The event will be held in the Palace Theater, Gallatin, and is part of a larger statewide screening tour. The event will start at 6:30 p.m. CST. Admission is free and open to the public.
This community discussion follows a similar event held in Kingston in February, which has resulted in on-going open discussions with the Tennessee Department of Environment and Conservation. That discussion gave Kingston community members the opportunity to have a say in how TDEC approaches public hearings and comment periods on the TVA coal ash issues affecting them.

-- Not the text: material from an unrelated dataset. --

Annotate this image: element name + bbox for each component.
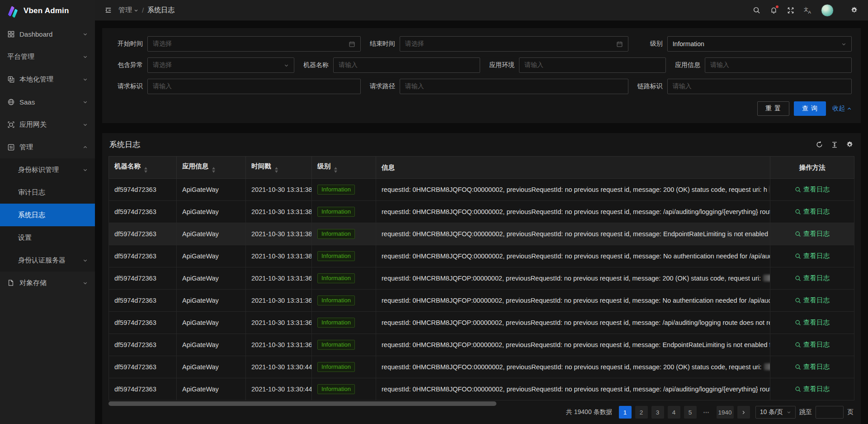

At the event, Working Films will present a screening of Coal Ash Stories, a compilation of four short documentary films focused on coal ash, the public health and environmental concerns it presents in communities across the country, and related public policy. Working Films has been instrumental in engaging the public around the Dan River coal ash spill in North Carolina.

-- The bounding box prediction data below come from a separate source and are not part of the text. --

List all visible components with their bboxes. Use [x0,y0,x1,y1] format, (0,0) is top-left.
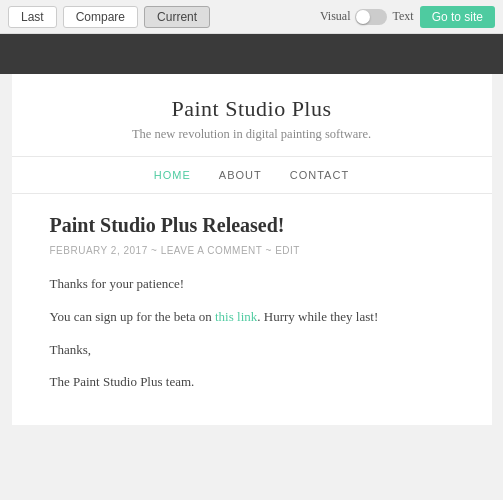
site-tagline: The new revolution in digital painting s… [32,127,472,142]
site-wrapper: Paint Studio Plus The new revolution in … [12,74,492,425]
post-paragraph-2-after: . Hurry while they last! [257,309,378,324]
site-title: Paint Studio Plus [32,96,472,122]
go-to-site-button[interactable]: Go to site [420,6,495,28]
this-link[interactable]: this link [215,309,257,324]
post-paragraph-2-before: You can sign up for the beta on [50,309,216,324]
post-title: Paint Studio Plus Released! [50,214,454,237]
nav-item-contact[interactable]: CONTACT [290,169,349,181]
visual-text-toggle: Visual Text [320,9,414,25]
post-meta: February 2, 2017 ~ Leave a Comment ~ Edi… [50,245,454,256]
post-paragraph-2: You can sign up for the beta on this lin… [50,307,454,328]
site-nav: HOME ABOUT CONTACT [12,157,492,194]
nav-item-about[interactable]: ABOUT [219,169,262,181]
current-button[interactable]: Current [144,6,210,28]
visual-label: Visual [320,9,351,24]
nav-item-home[interactable]: HOME [154,169,191,181]
text-label: Text [392,9,413,24]
content-area: Paint Studio Plus Released! February 2, … [12,194,492,425]
post-body: Thanks for your patience! You can sign u… [50,274,454,393]
toggle-knob [356,10,370,24]
dark-bar [0,34,503,74]
post-paragraph-4: The Paint Studio Plus team. [50,372,454,393]
last-button[interactable]: Last [8,6,57,28]
compare-button[interactable]: Compare [63,6,138,28]
post-paragraph-1: Thanks for your patience! [50,274,454,295]
post-paragraph-3: Thanks, [50,340,454,361]
toggle-switch[interactable] [355,9,387,25]
toolbar: Last Compare Current Visual Text Go to s… [0,0,503,34]
site-header: Paint Studio Plus The new revolution in … [12,74,492,157]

The screening will be followed by a question and answer session with local issue experts. Speakers will be on hand to discuss their stories, and offer advice on how to become involved in local and statewide efforts regarding coal ash, including how to provide comments to TDEC and/or to speak at local TDEC public hearings.
“Where I live, people don’t want to think about or talk about coal ash. They want to forget that TVA spilled all of their coal ash into the river in 2008,” says David Wasilko, SOCM member, “For me, everyday that I glance above the tree line at our farm and see the flue gas billowing out of the towers at the fossil plant, I’m reminded of all of the harm done by mining and burning coal in Appalachia. It’s hard to believe that TVA is willing to risk another coal ash disaster, but I don’t intend to let them.”
“The Sierra Club hopes that by shining a spotlight on the issues at Gallatin, TDEC will pay attention to the concerns of the affected community,” says Axel Ringe, Conservation Chair, Tennessee Chapter of the Sierra Club.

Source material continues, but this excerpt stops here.